PORTAL IZA ZILLI
Victor Noir no Cemitério Père-Lachaise em Paris.
Iza Zilli
O incrível cemitério Père-Lachaise
(Paris)
Por Francisco Souto Neto
Prólogo:
cemitérios paulistas e cariocas
Houve
um tempo, talvez até ao começo da segunda metade do século XX, em que no Brasil
os cemitérios paulistas e cariocas atraíam as pessoas que costumavam ir ver as
extraordinárias obras de arte neles existentes. Depois, com o aumento da
pobreza no país e o consequente avanço da violência urbana, os túmulos
começaram a ser vandalizados.

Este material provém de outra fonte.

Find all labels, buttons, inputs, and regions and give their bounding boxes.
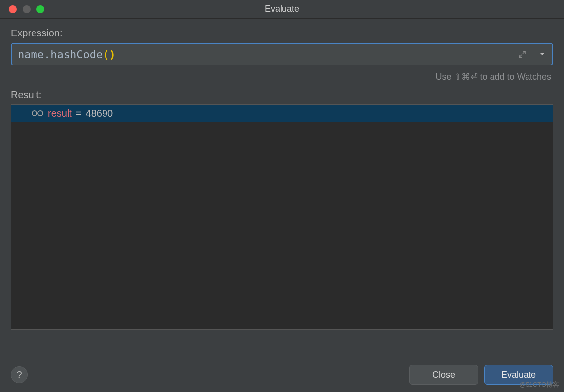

Primeiro, os ladrões subtraíam as esculturas, e
mais tarde tudo o que fosse de bronze, das portas e floreiras às simples
maçanetas das capelas, sem que as administrações conseguissem conter os furtos
crescentes.
Atualmente,
cemitérios de grande beleza como a Necrópole São Paulo e o Cemitério da
Consolação, chegaram ao cúmulo de serem frequentados por marginais que assaltam
as pessoas que vão levar flores à memória dos seus entes queridos. Conheço
muito bem essa situação, porque tenho familiares lá sepultados.
No
Rio de Janeiro a situação é mais grave. No Cemitério São Francisco de Paula,
mais conhecido como Cemitério do Catumbi, onde estão sepultados meus trisavós
António José Alves Souto, o Visconde de Souto (1813-1880) e Maria Jacintha de
Freitas Souto, a Viscondessa de Souto (1819-1885), os túmulos têm sido sistematicamente
depredados por vândalos da favela vizinha, da qual o setor histórico da
necrópole – que envolve os setores 1 e 2 – é separado por um simples muro de
contenção. Pobre e violento Brasil!
Isso
certamente jamais aconteceria nos países que alcançaram alto grau de
civilidade. Na Europa, visitas a cemitérios são muito naturais. Turistas
procuram conhecer as necrópoles europeias por diversos motivos, sobretudo,
digamos, movidos pela curiosidade cultural.
Sempre
que passo alguns dias numa cidade da Europa, costumo visitar seus cemitérios, e
as lições apreendidas são invariavelmente surpreendentes. Conheço dezenas de
cemitérios de diversos países do Velho Continente. Hoje vou referir-me à mais
interessante das necrópoles de Paris: o Cemitério Père-Lachaise.
O
cemitério Père-Lachaise
No
ano de 2001 estive em Paris com meu companheiro de muitas viagens, Rubens Faria
Gonçalves, quando fizemos uma visita por toda a tarde ao Cemitério
Père-Lachaise, cujas sepulturas famosas e marcantes esculturas funerárias tornaram-no
um lugar agradável para um passeio sereno e nostálgico. Ali estão inumadas
celebridades de várias épocas, que vão de Abelardo e Heloísa, e de Chopin, a
Oscar Wilde e Jim Morrison.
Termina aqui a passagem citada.